The Invisible Dog art center, Brooklyn NY
Vous ne pourrez plus aller à NY sans y passer….

Loin des sentiers battus, niché au milieu d’un quartier de Brooklyn bourré de charme, cet espace dédié à l’art est aussi insolite que fascinant. Tout y est inspirant, son histoire, le bâtiment lui-même, la beauté des studios, le talent des artistes locataires… jusqu’à ce nom qui aiguise la curiosité, The Invisible Dog ! Ce centre d’art est avant tout l’aventure d’un homme, le talentueux Lucien Zayan, fondateur et directeur du lieu. C’est lui-même qui m’accompagne pour en faire la visite.

Le projet d’une vie, celui de Lucien Zayan
La naissance de cette aventure pourrait être un sujet d’un roman.
Lucien Zayan, homme d’opéra et de théâtre, est passionné depuis sa plus tendre enfance par la magie du monde du “Spectacle”. À 20 ans, il entre à l’Institut français d’Alexandrie en Egypte, puis rejoint de belles institutions françaises, à Paris celle de l’Odéon-Théâtre de l’Europe et le Théâtre de la Madeleine, mais aussi le Théâtre de la Criée à Marseille et le Festival d’Art Lyrique d’Aix- en -Provence, aux côtés de Stéphane Lissner. Les expériences enrichissantes s’enchainent avec succès … jusqu’au moment où, ce qu’il croyait être une nouvelle opportunité, se révèle “un échec sur toute la ligne“.

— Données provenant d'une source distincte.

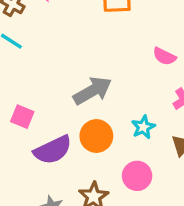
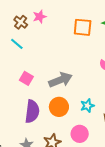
pink square: (22, 117) -> (26, 78), moved
purple semicircle: (53, 150) -> (32, 111), turned -65

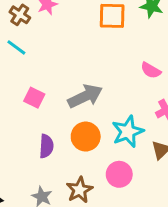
cyan star: (87, 106) -> (128, 132), size x1.5
purple semicircle: (32, 111) -> (46, 146), size x0.7

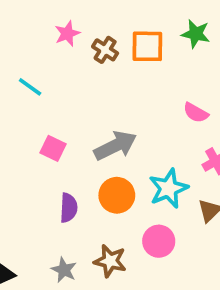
brown cross: (20, 15) -> (105, 50), moved
brown star: (79, 190) -> (110, 261), turned -30

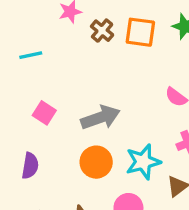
cyan line: (30, 87) -> (31, 55), turned -55
purple semicircle: (69, 208) -> (30, 166), moved

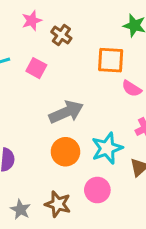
orange square: (140, 32) -> (111, 60), moved
pink square: (44, 113) -> (36, 68), moved

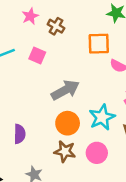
brown star: (58, 204) -> (65, 151), moved

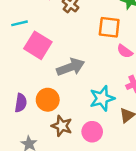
pink square: (37, 55) -> (38, 45), moved, size x1.6
orange circle: (68, 123) -> (48, 100), moved

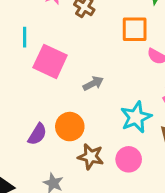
cyan line: (20, 23) -> (25, 37), turned -70
gray arrow: (71, 67) -> (93, 83), size x0.6
purple semicircle: (21, 103) -> (37, 134), turned 30

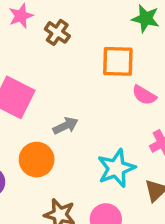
orange circle: (70, 127) -> (37, 160), moved

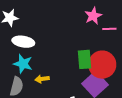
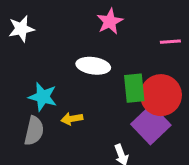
pink star: (93, 16) -> (110, 22), moved
white ellipse: (23, 42) -> (93, 66), moved

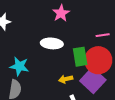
pink line: (170, 42) -> (103, 35), moved
yellow arrow: (72, 119) -> (66, 79), moved

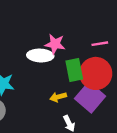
pink star: (61, 13) -> (55, 44), moved, turned -30

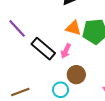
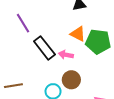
pink arrow: (66, 51) -> (66, 55), turned 64

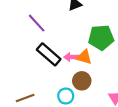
purple line: (23, 23) -> (37, 23), moved
orange triangle: (78, 34) -> (84, 57), moved

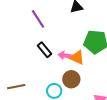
black rectangle: (49, 54) -> (45, 50), size x0.7

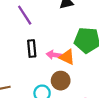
black rectangle: (45, 50) -> (32, 49), turned 35

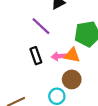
purple line: (25, 15) -> (41, 26), moved

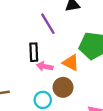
pink arrow: (59, 56) -> (45, 66), moved

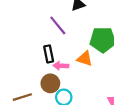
brown circle: (63, 87) -> (50, 83), moved

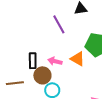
black rectangle: (49, 54) -> (33, 61), moved

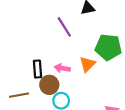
orange triangle: (78, 59) -> (87, 64), turned 49

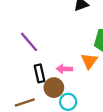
purple line: (64, 27) -> (29, 42), moved

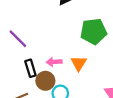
orange triangle: (89, 61) -> (79, 63), moved

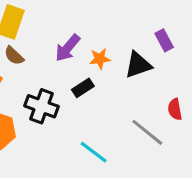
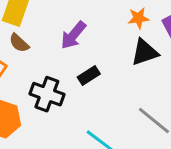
orange star: (100, 59) -> (138, 18), moved

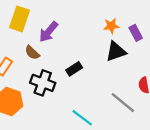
purple arrow: (73, 35) -> (48, 32), moved
brown semicircle: (19, 43) -> (32, 53), moved

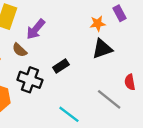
purple rectangle: (136, 33) -> (119, 13), moved

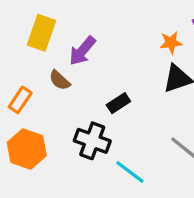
black cross: (30, 80) -> (92, 141), moved

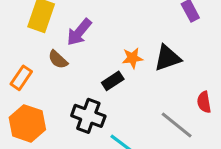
orange star: (171, 43) -> (132, 58), moved

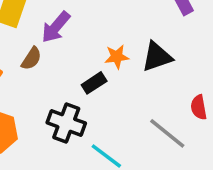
brown semicircle: (58, 60) -> (31, 58), turned -100

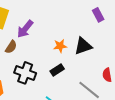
black rectangle: (94, 83) -> (57, 70), moved
black cross: (66, 123) -> (25, 73), moved

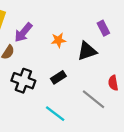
purple rectangle: (98, 15) -> (103, 28), moved
orange star: (60, 46) -> (58, 40), moved

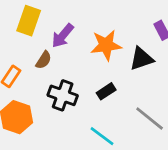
orange star: (58, 40) -> (106, 45), size x1.6

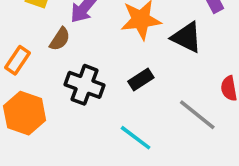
black triangle: (141, 59) -> (187, 37), turned 45

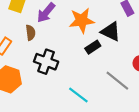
brown semicircle: (60, 39) -> (30, 33), turned -40
black rectangle: (141, 80) -> (93, 47), moved

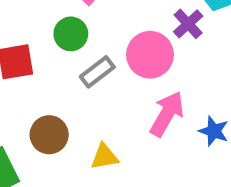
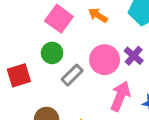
purple cross: (188, 24) -> (134, 56), moved

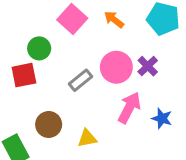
green circle: (52, 53) -> (39, 48), moved

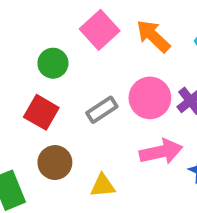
orange arrow: (114, 20) -> (153, 36), size x1.4
red square: (24, 75) -> (41, 112), moved, turned 35
pink arrow: (129, 108) -> (161, 152), turned 44

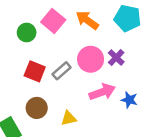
green circle: (53, 63) -> (27, 33), moved
red square: (41, 112) -> (35, 71), moved

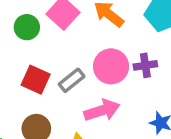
purple cross: (116, 57) -> (145, 65), turned 35
pink arrow: (102, 92) -> (102, 110), moved

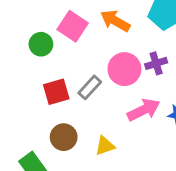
red square: (36, 80) -> (56, 92), turned -32
pink arrow: (102, 110) -> (144, 110), moved

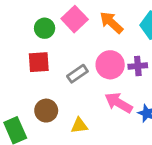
red square: (56, 92) -> (39, 62), moved
pink arrow: (144, 110) -> (119, 103), turned -136

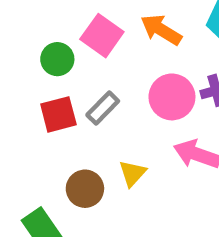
gray rectangle: (77, 74) -> (103, 108), moved
yellow triangle: (79, 126) -> (133, 173), moved, turned -30

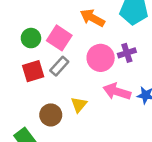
pink square: (102, 36) -> (59, 38), moved

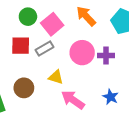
pink arrow: (117, 92) -> (73, 100), moved
yellow triangle: (79, 105) -> (56, 77), moved, turned 49

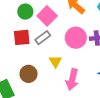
yellow triangle: (56, 77) -> (55, 61), turned 48
pink arrow: (73, 100) -> (72, 80), turned -105

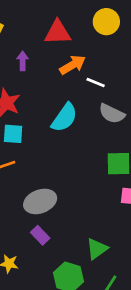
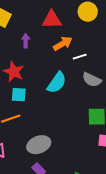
white line: (96, 82) -> (80, 57), turned -40

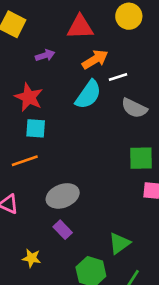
purple arrow: (26, 41) -> (45, 55), turned 72
cyan semicircle: (57, 83) -> (88, 95), moved

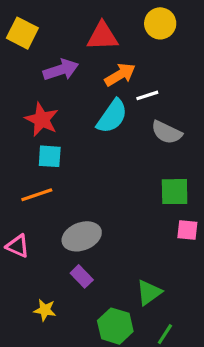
purple arrow: (45, 55) -> (61, 70), size x1.5

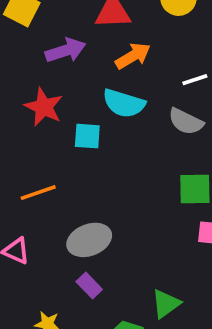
white line: (147, 95) -> (195, 80), moved
cyan semicircle: (112, 116) -> (124, 103), turned 72
cyan square: (50, 156) -> (87, 136), moved

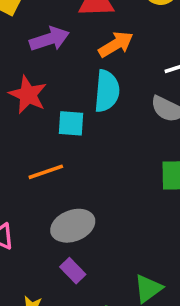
cyan semicircle: (124, 103) -> (107, 91), turned -102
orange line: (38, 193) -> (46, 172), moved

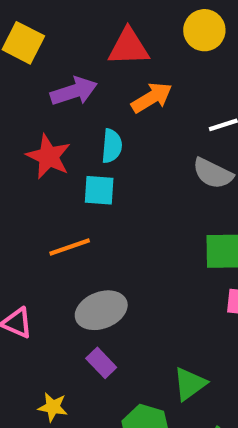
cyan semicircle: (107, 91) -> (112, 146), moved, size x0.7

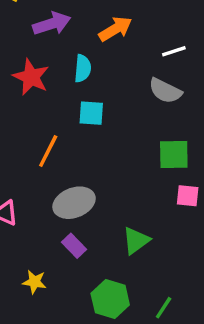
cyan square: (99, 190) -> (91, 113), moved
orange line: (70, 247) -> (48, 151), turned -44
green triangle: (190, 384) -> (136, 241), moved

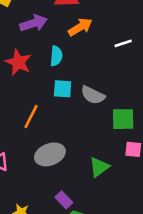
gray semicircle: (165, 91) -> (93, 95), moved
green triangle: (136, 241) -> (99, 167), moved
purple rectangle: (74, 246) -> (64, 200), moved

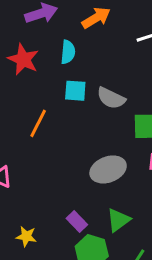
gray ellipse: (50, 154) -> (108, 169), moved
green triangle: (99, 167) -> (118, 220), moved

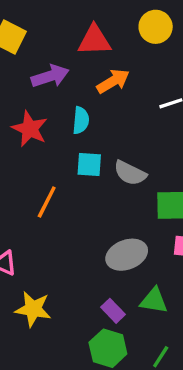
green triangle: (118, 220) -> (154, 301), moved, turned 45
purple rectangle: (77, 222) -> (113, 311), moved
yellow star: (26, 236) -> (33, 309), moved, size x1.5

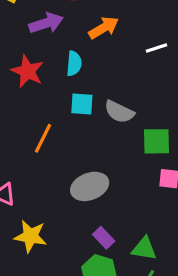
gray ellipse: (127, 255) -> (90, 186), moved
green triangle: (154, 301) -> (144, 249), moved

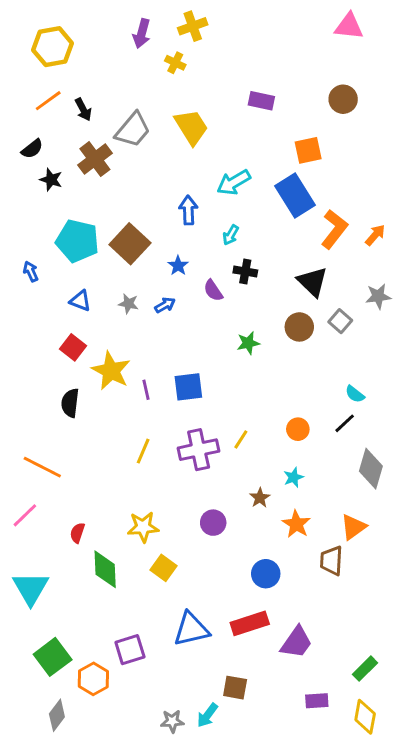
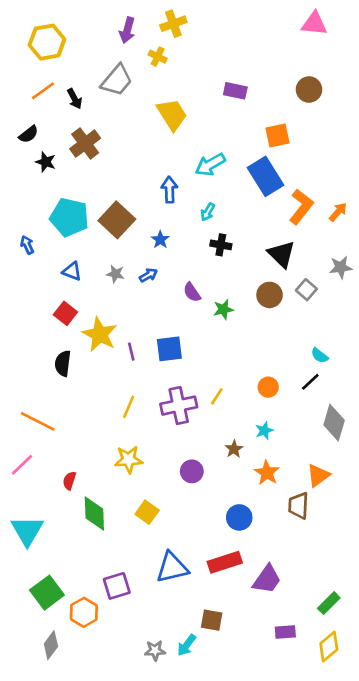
gray trapezoid: (133, 130) -> (117, 80), moved
purple semicircle: (213, 290) -> (192, 292), moved
yellow star: (143, 527) -> (129, 460), moved
yellow diamond: (365, 717) -> (329, 647), turned 40

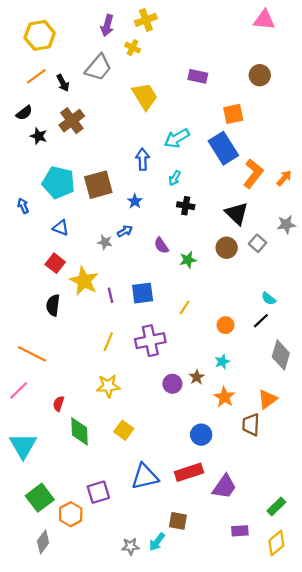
brown square: (117, 220) -> (98, 185), turned 32
gray star: (115, 274) -> (105, 242), moved
yellow line: (217, 396) -> (185, 307), moved
purple circle: (192, 471) -> (172, 384), moved

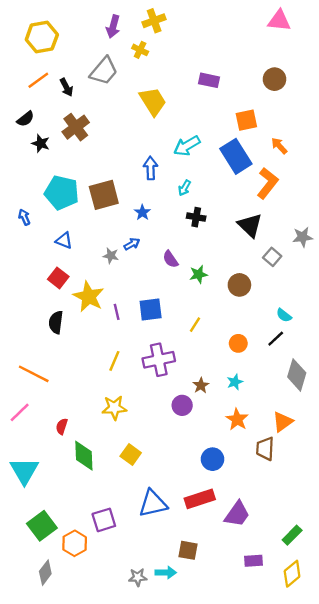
orange arrow: (284, 178) -> (279, 146), moved, turned -84
brown circle: (227, 248) -> (239, 285), moved
brown star: (197, 377) -> (201, 385), moved
cyan arrow: (157, 542) -> (166, 573), turned -126

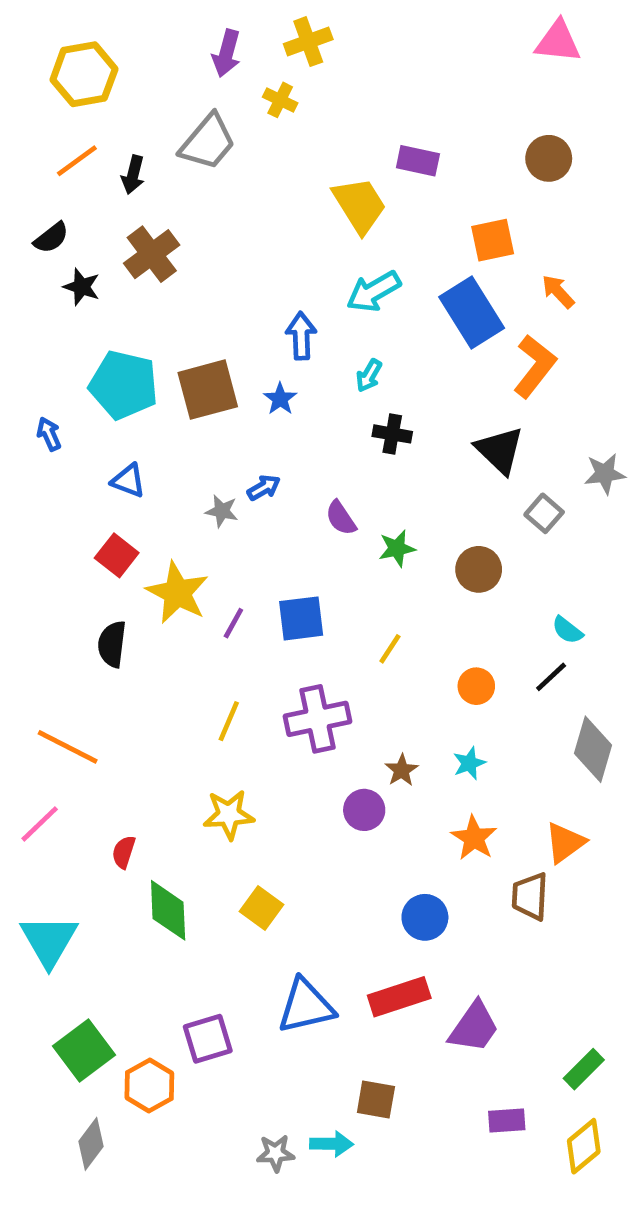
black arrow: (66, 87) -> (133, 175), turned 42
yellow trapezoid: (153, 101) -> (360, 205), moved
blue star: (142, 212) -> (280, 399), moved
purple line: (117, 312) -> (233, 623), turned 42

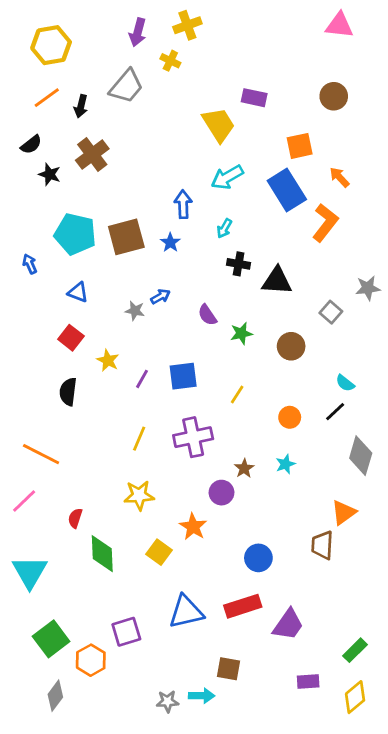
black triangle: (500, 450) -> (277, 281), moved, turned -40
yellow star: (177, 593) -> (108, 360), size x0.6
orange star: (474, 838) -> (193, 527), moved

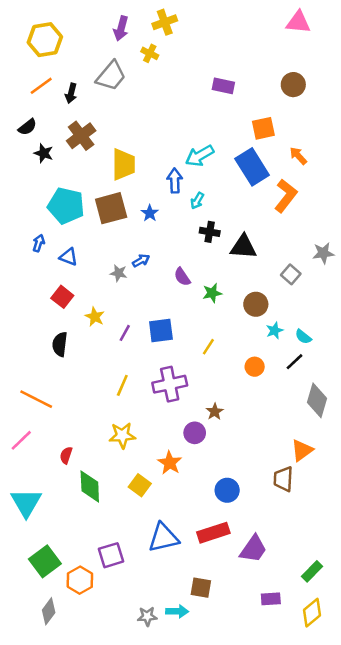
yellow trapezoid: (219, 125) -> (124, 164), moved, turned 32
blue arrow: (183, 204) -> (175, 181), moved
blue arrow: (30, 264) -> (39, 243), moved, turned 42
cyan star: (285, 464) -> (275, 330), moved

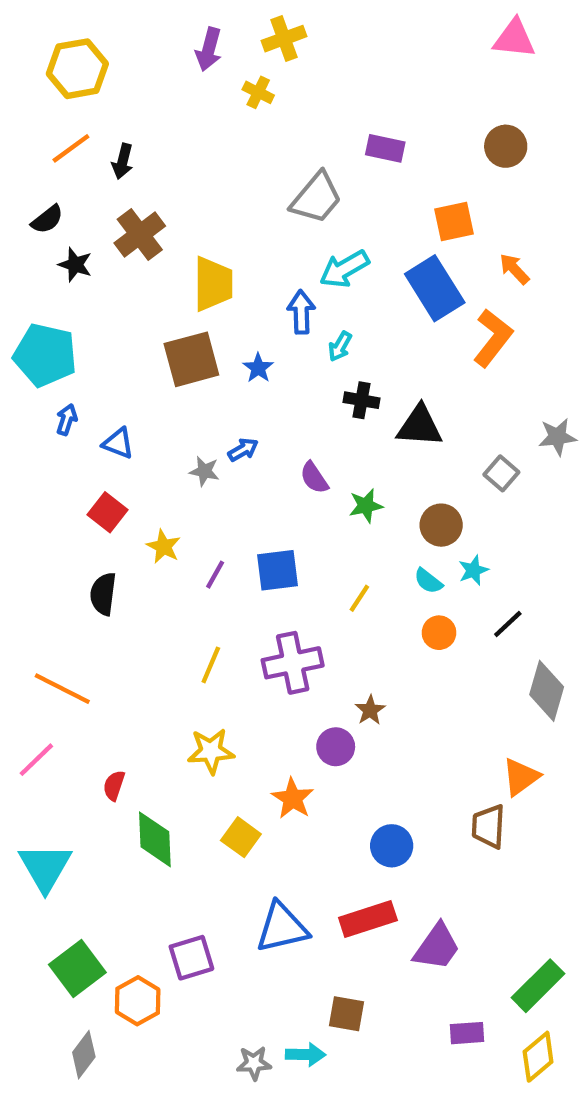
gray trapezoid: (111, 76) -> (316, 198), moved
cyan pentagon: (66, 206) -> (45, 355), moved
cyan semicircle: (303, 337) -> (428, 581), moved
green rectangle: (312, 571) -> (538, 986), size x1.4

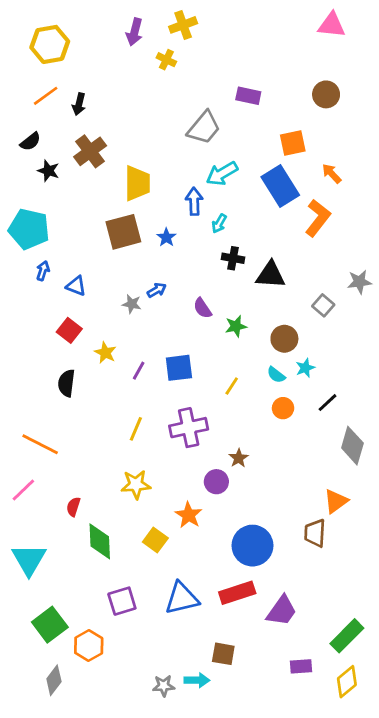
blue circle: (392, 846) -> (252, 546), size x1.5
purple square: (191, 958) -> (122, 601), moved

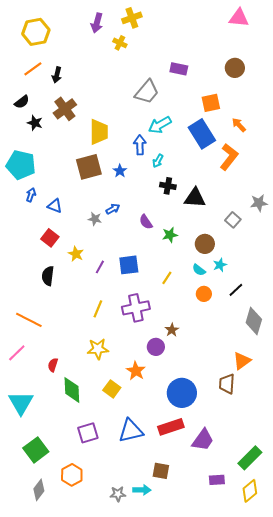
orange hexagon: (89, 646) -> (72, 475), moved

Zayan décide alors de s’exiler pendant trois mois à New-York pour réfléchir à son futur. Pourquoi cette ville? “Parce que c’est un lieu où je ne connaissais personne et qui m’attirait depuis toujours.” L’arrivée est rude. Nous sommes en Octobre 2008, il y est accueilli par la neige, un froid piquant et bien sur une crise économique sans précédent. L’homme décide de tenir bon pendant les trois mois qu’il s’est fixé. La chance lui sourit enfin. En Décembre, alors qu’il se promène sur Bergen à Brooklyn, il tombe en arrêt devant un magnifique bâtiment industriel du milieu du XIXe siècle, tout en briques rouges et bois. Lucien a un coup de foudre immédiat. Ce lieu lui inspire l’idée de créer un centre d’art multidisciplinaire pour y montrer les oeuvres d’artistes de tous horizons et créer des événements. Le destin lui est décidément favorable, le bâtiment n’est plus en activité depuis 10 ans et le propriétaire accepte de le louer à Zayan.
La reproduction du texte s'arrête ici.